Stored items
________________________________________

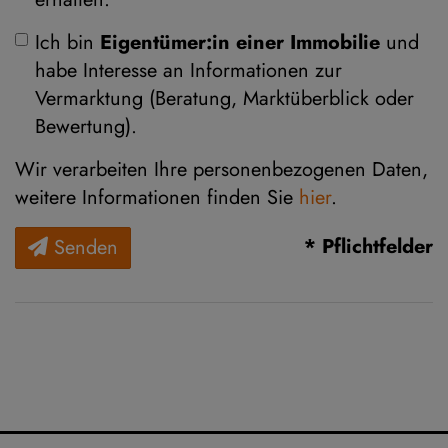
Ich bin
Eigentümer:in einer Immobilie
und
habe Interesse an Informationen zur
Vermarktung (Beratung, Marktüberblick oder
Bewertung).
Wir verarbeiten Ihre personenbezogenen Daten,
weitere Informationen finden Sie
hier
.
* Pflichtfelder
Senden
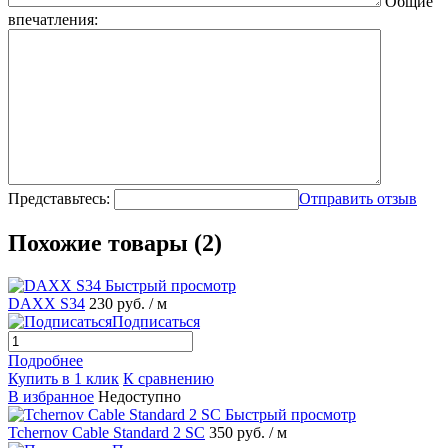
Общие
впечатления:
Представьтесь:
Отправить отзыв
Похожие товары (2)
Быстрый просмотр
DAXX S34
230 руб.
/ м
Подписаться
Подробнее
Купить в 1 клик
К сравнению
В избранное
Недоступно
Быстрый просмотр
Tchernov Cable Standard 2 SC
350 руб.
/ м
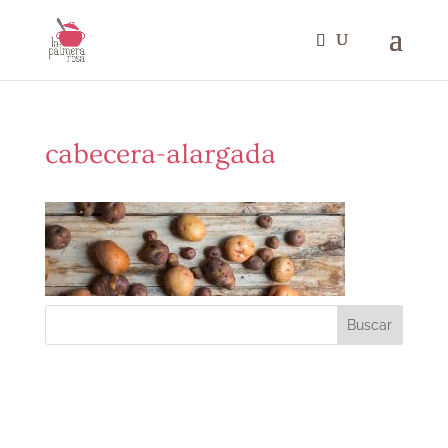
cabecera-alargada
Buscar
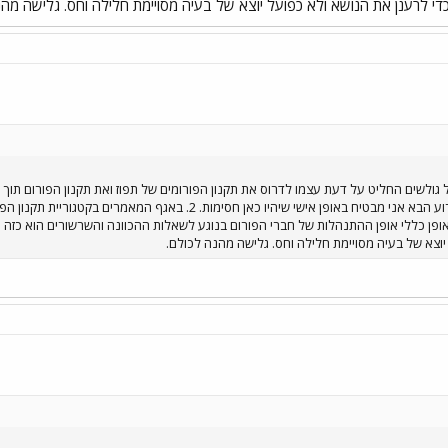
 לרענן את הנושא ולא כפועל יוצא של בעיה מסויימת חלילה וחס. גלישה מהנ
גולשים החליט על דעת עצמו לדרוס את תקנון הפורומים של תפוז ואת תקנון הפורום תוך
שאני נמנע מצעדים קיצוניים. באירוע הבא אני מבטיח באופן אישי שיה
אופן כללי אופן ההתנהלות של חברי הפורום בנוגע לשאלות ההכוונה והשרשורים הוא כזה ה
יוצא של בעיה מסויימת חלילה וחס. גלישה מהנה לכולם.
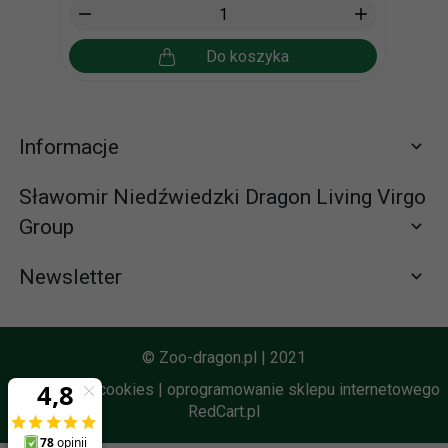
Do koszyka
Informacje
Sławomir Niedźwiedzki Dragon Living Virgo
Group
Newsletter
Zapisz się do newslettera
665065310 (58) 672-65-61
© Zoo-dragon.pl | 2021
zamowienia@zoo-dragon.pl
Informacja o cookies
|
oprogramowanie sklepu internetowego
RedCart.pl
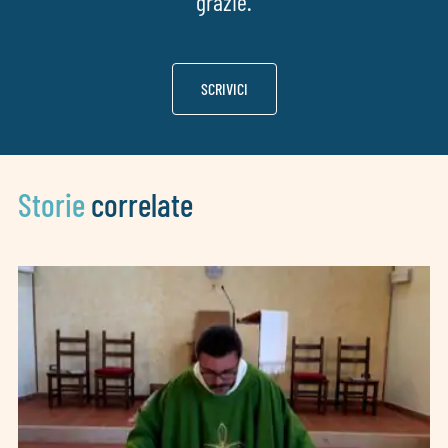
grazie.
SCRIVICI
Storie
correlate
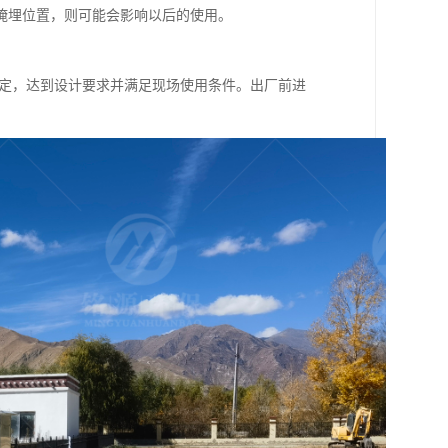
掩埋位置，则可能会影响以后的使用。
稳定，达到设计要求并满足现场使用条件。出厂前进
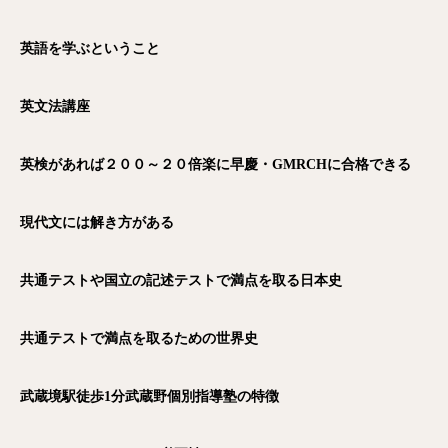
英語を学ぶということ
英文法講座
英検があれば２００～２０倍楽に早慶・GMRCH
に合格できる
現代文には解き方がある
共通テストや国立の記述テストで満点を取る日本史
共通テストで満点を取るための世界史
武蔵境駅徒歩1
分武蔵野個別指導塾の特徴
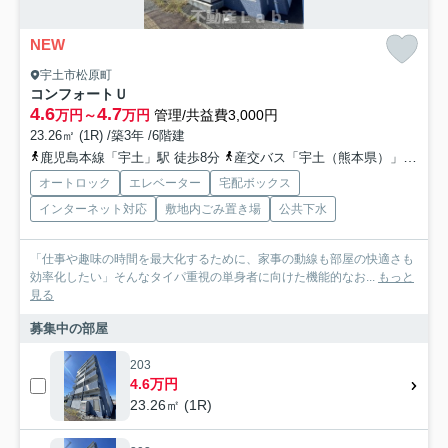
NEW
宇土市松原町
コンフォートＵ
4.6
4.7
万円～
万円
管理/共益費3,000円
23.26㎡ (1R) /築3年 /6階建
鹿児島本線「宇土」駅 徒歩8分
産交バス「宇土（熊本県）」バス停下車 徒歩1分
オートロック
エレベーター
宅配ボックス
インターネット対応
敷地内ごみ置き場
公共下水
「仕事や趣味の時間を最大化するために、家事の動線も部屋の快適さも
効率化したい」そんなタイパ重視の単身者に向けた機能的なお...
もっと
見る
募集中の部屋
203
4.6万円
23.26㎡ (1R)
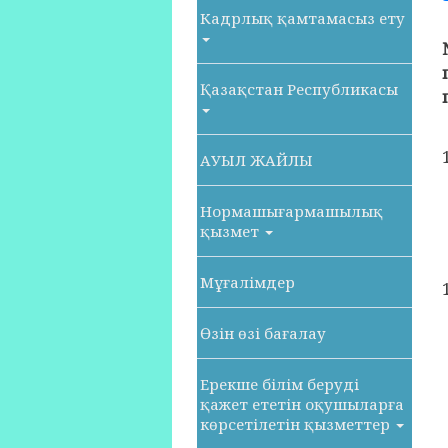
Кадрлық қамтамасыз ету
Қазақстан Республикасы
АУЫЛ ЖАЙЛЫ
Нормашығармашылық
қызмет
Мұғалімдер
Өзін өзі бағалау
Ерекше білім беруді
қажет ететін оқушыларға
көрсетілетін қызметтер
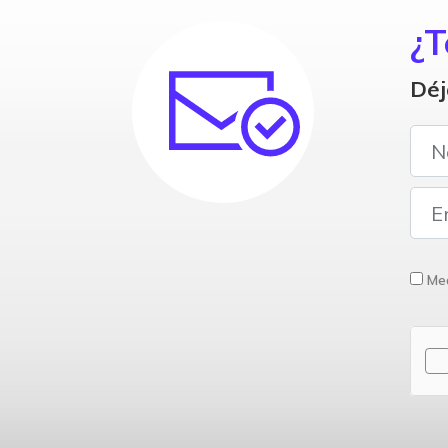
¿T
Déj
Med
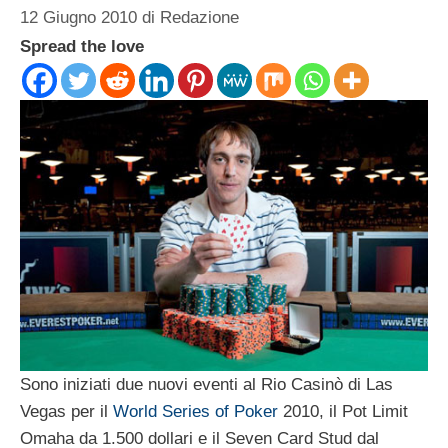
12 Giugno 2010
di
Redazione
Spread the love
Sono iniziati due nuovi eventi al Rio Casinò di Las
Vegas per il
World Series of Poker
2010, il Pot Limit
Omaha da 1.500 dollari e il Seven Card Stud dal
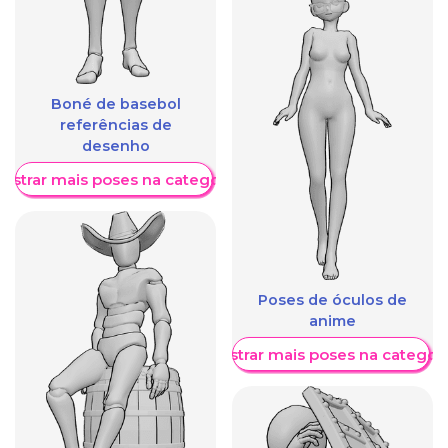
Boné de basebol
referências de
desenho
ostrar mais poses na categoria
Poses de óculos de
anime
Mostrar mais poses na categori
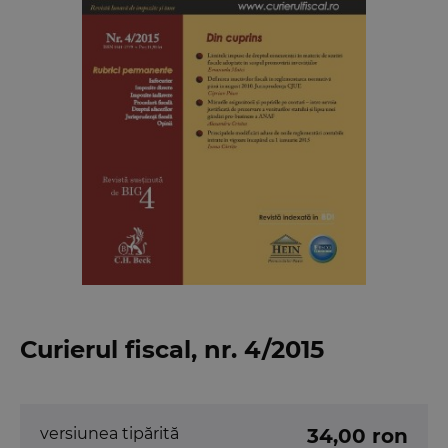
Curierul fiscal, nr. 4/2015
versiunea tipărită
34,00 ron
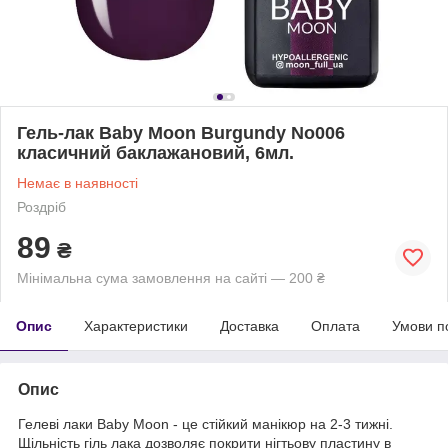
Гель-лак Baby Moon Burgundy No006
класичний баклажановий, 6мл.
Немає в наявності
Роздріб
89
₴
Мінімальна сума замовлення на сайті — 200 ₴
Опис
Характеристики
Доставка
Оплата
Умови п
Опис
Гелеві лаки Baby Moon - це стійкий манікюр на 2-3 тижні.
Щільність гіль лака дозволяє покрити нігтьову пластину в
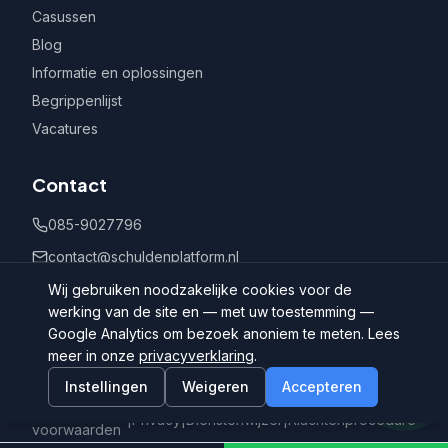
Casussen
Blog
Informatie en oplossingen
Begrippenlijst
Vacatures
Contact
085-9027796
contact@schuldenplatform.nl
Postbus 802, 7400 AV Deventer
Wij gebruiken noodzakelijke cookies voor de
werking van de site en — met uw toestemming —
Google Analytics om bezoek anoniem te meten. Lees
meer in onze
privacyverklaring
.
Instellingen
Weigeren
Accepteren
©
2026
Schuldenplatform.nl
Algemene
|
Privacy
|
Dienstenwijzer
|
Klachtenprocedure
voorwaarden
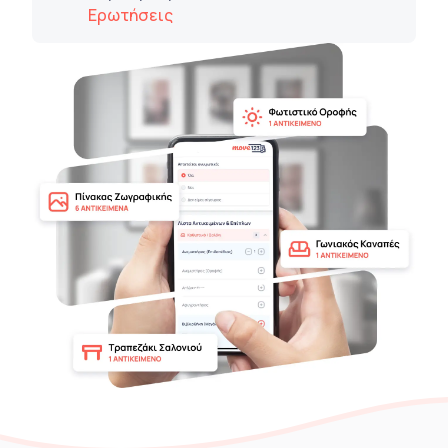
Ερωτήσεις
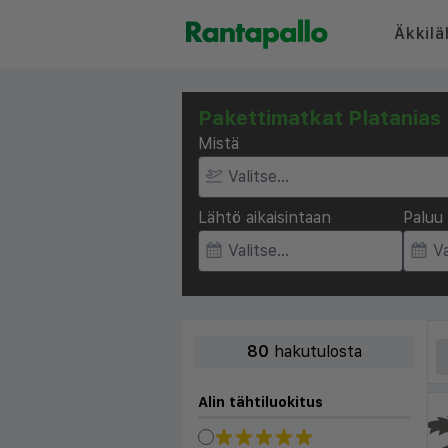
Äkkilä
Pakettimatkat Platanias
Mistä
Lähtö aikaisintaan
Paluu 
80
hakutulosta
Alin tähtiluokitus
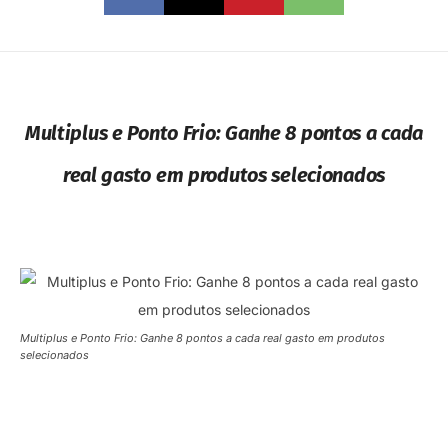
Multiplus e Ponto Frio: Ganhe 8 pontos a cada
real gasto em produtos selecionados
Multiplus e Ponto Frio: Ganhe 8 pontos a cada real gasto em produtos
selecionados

________________________________________

EXERCISE PROMPT :: Every line above should be transcribed word for word; leave the pictures out.

FINISHED EXERCISE ::
Ich bin
Eigentümer:in einer Immobilie
und
habe Interesse an Informationen zur
Vermarktung (Beratung, Marktüberblick oder
Bewertung).
Wir verarbeiten Ihre personenbezogenen Daten,
weitere Informationen finden Sie
hier
.
* Pflichtfelder
Senden
Общие
впечатления:
Представьтесь:
Отправить отзыв
Похожие товары (2)
Быстрый просмотр
DAXX S34
230 руб.
/ м
Подписаться
Подробнее
Купить в 1 клик
К сравнению
В избранное
Недоступно
Быстрый просмотр
Tchernov Cable Standard 2 SC
350 руб.
/ м
cabecera-alargada
Buscar
 לרענן את הנושא ולא כפועל יוצא של בעיה מסויימת חלילה וחס. גלישה מהנ
גולשים החליט על דעת עצמו לדרוס את תקנון הפורומים של תפוז ואת תקנון הפורום תוך
שאני נמנע מצעדים קיצוניים. באירוע הבא אני מבטיח באופן אישי שיה
אופן כללי אופן ההתנהלות של חברי הפורום בנוגע לשאלות ההכוונה והשרשורים הוא כזה ה
יוצא של בעיה מסויימת חלילה וחס. גלישה מהנה לכולם.
Do koszyka
Informacje
Sławomir Niedźwiedzki Dragon Living Virgo
Group
Newsletter
Zapisz się do newslettera
665065310 (58) 672-65-61
© Zoo-dragon.pl | 2021
zamowienia@zoo-dragon.pl
Informacja o cookies
|
oprogramowanie sklepu internetowego
RedCart.pl
grazie.
SCRIVICI
Storie
correlate
掩埋位置，则可能会影响以后的使用。
稳定，达到设计要求并满足现场使用条件。出厂前进
英語を学ぶということ
英文法講座
英検があれば２００～２０倍楽に早慶・GMRCH
に合格できる
現代文には解き方がある
共通テストや国立の記述テストで満点を取る日本史
共通テストで満点を取るための世界史
武蔵境駅徒歩1
分武蔵野個別指導塾の特徴
NEW
宇土市松原町
コンフォートＵ
4.6
4.7
万円～
万円
管理/共益費3,000円
23.26㎡ (1R) /築3年 /6階建
鹿児島本線「宇土」駅 徒歩8分
産交バス「宇土（熊本県）」バス停下車 徒歩1分
オートロック
エレベーター
宅配ボックス
インターネット対応
敷地内ごみ置き場
公共下水
「仕事や趣味の時間を最大化するために、家事の動線も部屋の快適さも
効率化したい」そんなタイパ重視の単身者に向けた機能的なお...
もっと
見る
募集中の部屋
203
4.6万円
23.26㎡ (1R)
Кадрлық қамтамасыз ету
Қазақстан Республикасы
АУЫЛ ЖАЙЛЫ
Нормашығармашылық
қызмет
Мұғалімдер
Өзін өзі бағалау
Ерекше білім беруді
қажет ететін оқушыларға
көрсетілетін қызметтер
¿T
Déj
Med
12 Giugno 2010
di
Redazione
Spread the love
Sono iniziati due nuovi eventi al Rio Casinò di Las
Vegas per il
World Series of Poker
2010, il Pot Limit
Omaha da 1.500 dollari e il Seven Card Stud dal
Boné de basebol
referências de
desenho
ostrar mais poses na categoria
Poses de óculos de
anime
Mostrar mais poses na categori
Curierul fiscal, nr. 4/2015
versiunea tipărită
34,00 ron
Гель-лак Baby Moon Burgundy No006
класичний баклажановий, 6мл.
Немає в наявності
Роздріб
89
₴
Мінімальна сума замовлення на сайті — 200 ₴
Опис
Характеристики
Доставка
Оплата
Умови п
Опис
Гелеві лаки Baby Moon - це стійкий манікюр на 2-3 тижні.
Щільність гіль лака дозволяє покрити нігтьову пластину в
Casussen
Blog
Informatie en oplossingen
Begrippenlijst
Vacatures
Contact
085-9027796
contact@schuldenplatform.nl
Postbus 802, 7400 AV Deventer
Wij gebruiken noodzakelijke cookies voor de
werking van de site en — met uw toestemming —
Google Analytics om bezoek anoniem te meten. Lees
meer in onze
privacyverklaring
.
Instellingen
Weigeren
Accepteren
©
2026
Schuldenplatform.nl
Algemene
|
Privacy
|
Dienstenwijzer
|
Klachtenprocedure
voorwaarden
Ερωτήσεις
Äkkilä
Pakettimatkat Platanias
Mistä
Lähtö aikaisintaan
Paluu 
80
hakutulosta
Alin tähtiluokitus
Multiplus e Ponto Frio: Ganhe 8 pontos a cada
real gasto em produtos selecionados
Multiplus e Ponto Frio: Ganhe 8 pontos a cada real gasto em produtos
selecionados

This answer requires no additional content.